All this suggests that the focus of the upcoming season will be on Dean. Dare we hope that he might finally get a storyline of his own? There’s definitely going to be more flashbacks to Purgatory, which seems to have liberated Dean: he calls the place “pure,” and it’s certainly let out all of hardened, steely nature Dean Winchester’s been reining back with the help of Sam and a sense of humanity. This bodes well for an exploration of Dean’s character, especially when coupled with the tantalizing mystery that is Dean’s relationship with Benny.

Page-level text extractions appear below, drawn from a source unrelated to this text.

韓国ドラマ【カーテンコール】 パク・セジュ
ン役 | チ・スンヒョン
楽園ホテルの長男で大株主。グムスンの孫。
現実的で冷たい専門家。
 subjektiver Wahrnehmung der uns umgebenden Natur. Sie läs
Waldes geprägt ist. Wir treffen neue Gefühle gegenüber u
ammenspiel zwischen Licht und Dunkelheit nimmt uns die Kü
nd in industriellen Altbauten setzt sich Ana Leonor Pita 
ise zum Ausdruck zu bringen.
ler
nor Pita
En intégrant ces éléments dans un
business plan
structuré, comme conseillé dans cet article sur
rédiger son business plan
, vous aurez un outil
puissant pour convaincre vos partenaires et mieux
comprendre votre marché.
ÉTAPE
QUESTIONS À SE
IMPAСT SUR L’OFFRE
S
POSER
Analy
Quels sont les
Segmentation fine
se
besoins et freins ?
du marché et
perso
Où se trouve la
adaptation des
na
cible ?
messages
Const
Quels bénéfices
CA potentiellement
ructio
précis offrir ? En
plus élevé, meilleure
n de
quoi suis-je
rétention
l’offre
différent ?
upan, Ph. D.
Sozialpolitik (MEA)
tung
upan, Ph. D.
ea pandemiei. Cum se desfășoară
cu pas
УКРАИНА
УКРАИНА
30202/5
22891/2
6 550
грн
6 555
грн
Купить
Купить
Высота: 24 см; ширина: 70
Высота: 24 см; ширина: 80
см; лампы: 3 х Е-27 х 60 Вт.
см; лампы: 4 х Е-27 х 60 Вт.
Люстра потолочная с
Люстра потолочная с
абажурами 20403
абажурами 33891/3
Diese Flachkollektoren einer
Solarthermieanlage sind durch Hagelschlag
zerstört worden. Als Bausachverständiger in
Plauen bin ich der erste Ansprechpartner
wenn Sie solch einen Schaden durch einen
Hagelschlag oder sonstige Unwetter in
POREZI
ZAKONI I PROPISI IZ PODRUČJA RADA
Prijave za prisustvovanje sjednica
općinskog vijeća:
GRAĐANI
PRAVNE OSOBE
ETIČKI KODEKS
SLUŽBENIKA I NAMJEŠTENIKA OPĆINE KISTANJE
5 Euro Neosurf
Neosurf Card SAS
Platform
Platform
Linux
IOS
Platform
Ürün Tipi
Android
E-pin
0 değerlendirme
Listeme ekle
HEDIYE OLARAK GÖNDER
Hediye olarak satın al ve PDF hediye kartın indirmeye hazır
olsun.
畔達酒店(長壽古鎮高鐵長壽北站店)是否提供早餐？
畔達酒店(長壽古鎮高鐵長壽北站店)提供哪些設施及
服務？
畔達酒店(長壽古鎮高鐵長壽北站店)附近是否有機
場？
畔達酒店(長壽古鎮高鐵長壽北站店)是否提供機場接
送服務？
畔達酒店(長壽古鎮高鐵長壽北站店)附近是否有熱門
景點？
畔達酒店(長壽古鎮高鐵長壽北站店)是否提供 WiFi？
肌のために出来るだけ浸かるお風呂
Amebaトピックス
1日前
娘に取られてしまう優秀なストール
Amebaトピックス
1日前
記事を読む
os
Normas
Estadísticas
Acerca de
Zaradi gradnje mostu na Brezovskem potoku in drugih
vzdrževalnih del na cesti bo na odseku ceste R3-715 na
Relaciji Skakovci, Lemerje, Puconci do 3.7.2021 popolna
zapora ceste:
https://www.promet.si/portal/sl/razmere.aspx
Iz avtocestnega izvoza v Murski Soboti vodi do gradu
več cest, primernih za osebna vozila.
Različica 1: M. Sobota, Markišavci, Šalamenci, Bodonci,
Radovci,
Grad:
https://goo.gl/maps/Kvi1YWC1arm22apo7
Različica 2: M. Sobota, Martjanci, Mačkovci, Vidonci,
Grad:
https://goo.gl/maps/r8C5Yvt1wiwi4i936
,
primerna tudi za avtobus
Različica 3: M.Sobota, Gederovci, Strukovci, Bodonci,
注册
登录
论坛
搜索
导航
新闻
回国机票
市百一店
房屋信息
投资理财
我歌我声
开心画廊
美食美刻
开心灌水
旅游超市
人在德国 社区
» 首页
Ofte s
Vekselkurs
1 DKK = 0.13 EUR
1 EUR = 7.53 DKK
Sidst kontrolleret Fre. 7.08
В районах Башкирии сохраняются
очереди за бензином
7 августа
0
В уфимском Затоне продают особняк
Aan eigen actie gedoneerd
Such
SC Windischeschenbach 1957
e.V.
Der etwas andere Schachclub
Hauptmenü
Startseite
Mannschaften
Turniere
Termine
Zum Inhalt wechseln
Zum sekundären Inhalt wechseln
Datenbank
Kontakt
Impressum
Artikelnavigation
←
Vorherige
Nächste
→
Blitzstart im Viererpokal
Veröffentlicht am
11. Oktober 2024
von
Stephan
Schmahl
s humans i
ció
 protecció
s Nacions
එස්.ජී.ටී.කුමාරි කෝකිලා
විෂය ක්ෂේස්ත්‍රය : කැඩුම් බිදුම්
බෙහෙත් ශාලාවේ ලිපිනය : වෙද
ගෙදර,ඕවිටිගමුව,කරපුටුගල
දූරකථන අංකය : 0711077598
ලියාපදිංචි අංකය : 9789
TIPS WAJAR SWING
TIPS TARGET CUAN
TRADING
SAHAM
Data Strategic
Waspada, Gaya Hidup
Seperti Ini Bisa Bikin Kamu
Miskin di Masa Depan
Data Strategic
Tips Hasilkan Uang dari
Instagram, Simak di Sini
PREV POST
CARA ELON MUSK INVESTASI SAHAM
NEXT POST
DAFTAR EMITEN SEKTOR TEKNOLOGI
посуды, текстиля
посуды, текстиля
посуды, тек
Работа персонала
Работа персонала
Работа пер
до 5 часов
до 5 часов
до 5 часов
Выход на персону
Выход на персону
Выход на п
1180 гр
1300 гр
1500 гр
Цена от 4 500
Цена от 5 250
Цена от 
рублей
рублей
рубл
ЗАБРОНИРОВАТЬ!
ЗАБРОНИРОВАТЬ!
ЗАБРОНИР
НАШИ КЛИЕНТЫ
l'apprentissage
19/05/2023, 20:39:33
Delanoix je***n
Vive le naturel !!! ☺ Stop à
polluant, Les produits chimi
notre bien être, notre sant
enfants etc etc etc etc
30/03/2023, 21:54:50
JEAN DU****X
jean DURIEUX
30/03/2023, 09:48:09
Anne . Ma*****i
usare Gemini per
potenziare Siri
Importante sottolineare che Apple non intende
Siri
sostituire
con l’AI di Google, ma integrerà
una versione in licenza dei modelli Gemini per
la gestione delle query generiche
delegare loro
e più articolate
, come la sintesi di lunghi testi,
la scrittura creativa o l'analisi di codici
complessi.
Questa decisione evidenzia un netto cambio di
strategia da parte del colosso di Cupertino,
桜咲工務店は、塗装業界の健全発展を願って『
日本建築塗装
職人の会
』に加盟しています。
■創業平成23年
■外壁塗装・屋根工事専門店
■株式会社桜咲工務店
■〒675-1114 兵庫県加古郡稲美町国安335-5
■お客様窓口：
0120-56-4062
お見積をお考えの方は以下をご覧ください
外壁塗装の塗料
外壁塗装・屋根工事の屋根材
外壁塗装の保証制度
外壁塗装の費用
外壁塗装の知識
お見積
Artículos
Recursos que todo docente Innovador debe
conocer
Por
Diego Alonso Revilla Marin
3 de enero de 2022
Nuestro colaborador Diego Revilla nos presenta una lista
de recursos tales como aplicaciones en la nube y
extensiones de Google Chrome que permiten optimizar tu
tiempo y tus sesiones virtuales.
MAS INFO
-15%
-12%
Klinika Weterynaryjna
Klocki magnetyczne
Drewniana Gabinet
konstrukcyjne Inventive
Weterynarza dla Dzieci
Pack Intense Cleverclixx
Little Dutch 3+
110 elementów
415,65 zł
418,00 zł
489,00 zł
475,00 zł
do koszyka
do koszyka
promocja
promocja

I admit I was among the many fans nervous about this Benny character. Working with a monster is so unlike Dean, and seemed to bode badly for Castiel. And, admittedly, Castiel’s not in this episode, which still raises questions about where he is and whether Benny’s replaced him. But I’m not worried, because Benny seems to be such a new, intriguing, and important addition to the show. To begin with, it’s nice to see a vampire who isn’t sleek, silky, and sparkly. Benny’s steely and a bit rough around the edges. He may have a velvety southern drawl, and Ty Olsson’s definitely handsome man, but he has an unfeigned gruffness underneath the smooth demeanor. He’s not overly groomed like the poster boys of the Vampire Diaries. He’s the real thing. And Olsson’s performance, which lasts for a grand total of about four minutes, brings that point home despite its brevity.
But it’s the role Benny’s going to play that I find strangely reassuring. We know that Dean Winchester doesn’t trust monsters, but he trusts this one. We see their initial encounter, we see the camaraderie that results – and nothing in between. At the end of the episode, we see Dean sneaking away to talk to Benny, which smells a little too fishily of Sam sneaking away to talk to Ruby a few seasons back (and we all know how that ended). Which suggests that whatever “went down” in Purgatory and earned Benny a place among the ranks of Sam and Cas in Dean’s life was significant and profoundly transformative. It’s also probably the path to both character development and heartbreak, and for the time being, we don’t have a damn clue as to what it is.
In the meantime, though, we get to catch up with a couple familiar characters. The last season’s mission seemed to be that of systematically ridding the show of everybody, and thankfully the approach this time is different. Sam and Dean’s first mission after their reunion is to go looking for Kevin Tran, a minor (but memorable figure) from last season. Kevin Tran, Advanced Placement, seems to have picked up quite a bit of expertise on the world of the Winchesters, and he’s been doing a hell of a job fending for himself. He even manages to outsmart the King of Hell – twice. This, among other circumstances, thrusts him into the world of hunting and monsters, allowing his story to begin paralleling that of the Winchesters. It’s yet another instance of much-needed character development.
Crowley’s back too, and he wants Kevin to translate more of the Word of God – the one that tells you how to close the gates of Hell. Forever. As Kevin says, “that could be important,” and it hints at the storyline of the season (as if we didn’t already know that from obsessively watching previews).
All of which amounts to very little action, but a great amount of potential. Nothing much happens in this episode beyond the expected, and yet it sets the stage for a season of good plots and character development and, quite probably, a lot of emotional pain.